Perasaanmu berdebar kencang saat memijit tombol lift.
Di
kamar yang dituju kau hanya mendapati seorang perempuan. Beberapa lama terjadi
perang mulut. kau sempat menampar perempuan itu. kau ingin menuntaskan
kegeramanmu dengan melempar perempuan itu melalui jendela. Tapi itu tak kau
lakukan, kau masih bisa menahan diri. Sebelum membanting pintu, kau mengakhiri
pertengkaran dengan meletakkan mata belati yang berkilat di dada perempuan itu
sambil membisikkan ancaman,
"Lupakan
dia, atau ujung belati ini merobek jantungmu."
kau
melangkah pelan menyusuri karpet lorong hotel, berusaha tidak menimbulkan
suara. Tiba di salon, kau melihat dia sudah berdiri di sana sambil berkacak
pinggang.
"Mulai
malam ini, jangan campuri urusan kakak, waria haram jadah!"
Peristiwa
berikutnya berlangsung begitu cepat. kau menyeret laki-laki itu ke kamar, lalu
kau banting di sana. Laki-laki itu dengan cepat bangkit menjambak rambutmu,
mencekikmu, menampar kedua pipimu sangat keras, sampai bibirmu pecah. kau
limbung beberapa saat, kemudian meraih gunting di meja hias dan menusukkannya
berkali-kali ke dada laki-laki itu. Setelah menyeka muncratan darah di muka,
kau meraih pedang panjang yang selama ini menjadi hiasan di dinding. Dengan
kalap memotong-motong mayat lelaki itu menjadi beberapa bagian.
Malam
sudah melewati separuh perjalana. kau masih di duduk di bangku halte. Mengutuk
perasaanmu sendiri yang begitu sentimentil. Kini kau teringat Santi. kau
memintanya tidak mengikuti dirimu.
"Pergilah,
Santi, jangan ikuti dinda. Bawalah uang ini untuk bekal. Pergilah
sejauh-jauhnya dari kota ini. Semoga semuanya akan baik-baik saja. Biar dinda
pergi menyusuri jalan ini sendiri. Sebab dinda belum tahu tempat mana yang akan
dituju."
Hatimu
bagai teriris melihat punggung karyawan setiamu itu pergi membawa tangisnya
yang mencekam.
Hujan
turun lagi. Tiba-tiba kau merasa dirimu begitu tua, lelah dan teraniaya.
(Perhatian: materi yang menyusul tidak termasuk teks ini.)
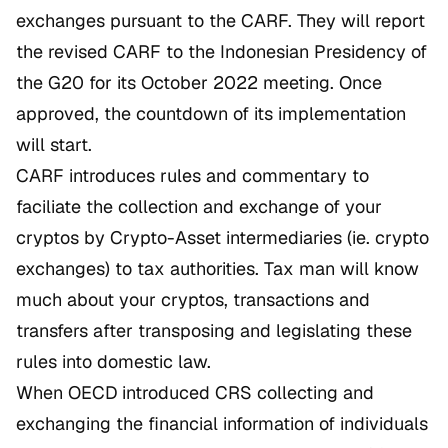
exchanges pursuant to the CARF. They will report
the revised CARF to the Indonesian Presidency of
the G20 for its October 2022 meeting. Once
approved, the countdown of its implementation
will start.
CARF introduces rules and commentary to
faciliate the collection and exchange of your
cryptos by Crypto-Asset intermediaries (ie. crypto
exchanges) to tax authorities. Tax man will know
much about your cryptos, transactions and
transfers after transposing and legislating these
rules into domestic law.
When OECD introduced CRS collecting and
exchanging the financial information of individuals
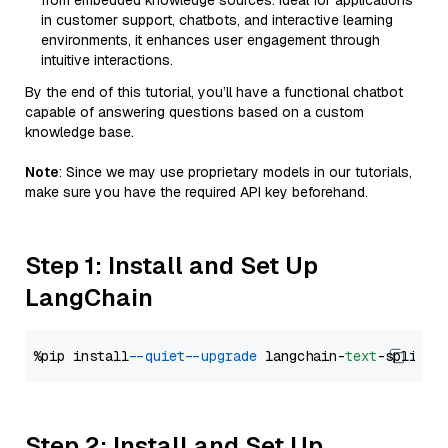
from embedded knowledge sources. Ideal for applications
in customer support, chatbots, and interactive learning
environments, it enhances user engagement through
intuitive interactions.
By the end of this tutorial, you’ll have a functional chatbot
capable of answering questions based on a custom
knowledge base.
Note
: Since we may use proprietary models in our tutorials,
make sure you have the required API key beforehand.
Step 1: Install and Set Up
LangChain
%pip install 
--quiet
--upgrade
 langchain-
text
Step 2: Install and Set Up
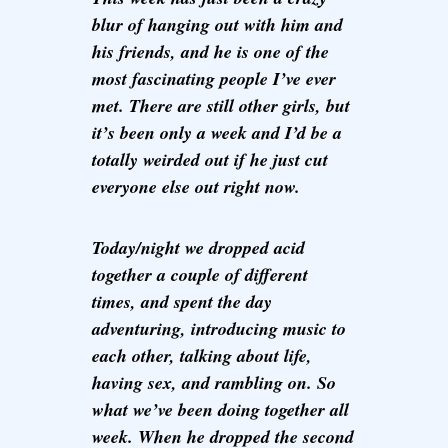
blur of hanging out with him and
his friends, and he is one of the
most fascinating people I’ve ever
met. There are still other girls, but
it’s been only a week and I’d be a
totally weirded out if he just cut
everyone else out right now.
Today/night we dropped acid
together a couple of different
times, and spent the day
adventuring, introducing music to
each other, talking about life,
having sex, and rambling on. So
what we’ve been doing together all
week. When he dropped the second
Kepalamu tak kuat lagi disesaki peristiwa demi peristiwa penuh kepalsuan. Tak
sanggup lagi membayangkan keluarga bahagia. Menata rambut para pelangganmu yang
setia. Hidupmu terlalu sesak dengan keperihan, tak ada tempat bahkan untuk
kisah cinta yang paling iseng dan sederhana. Maka tak ada lagi alasan untuk
pergi dari situ. Begitu akhirnya kau memutuskan. Biarlah besok sekawanan polisi
menggiringmu ke penjara.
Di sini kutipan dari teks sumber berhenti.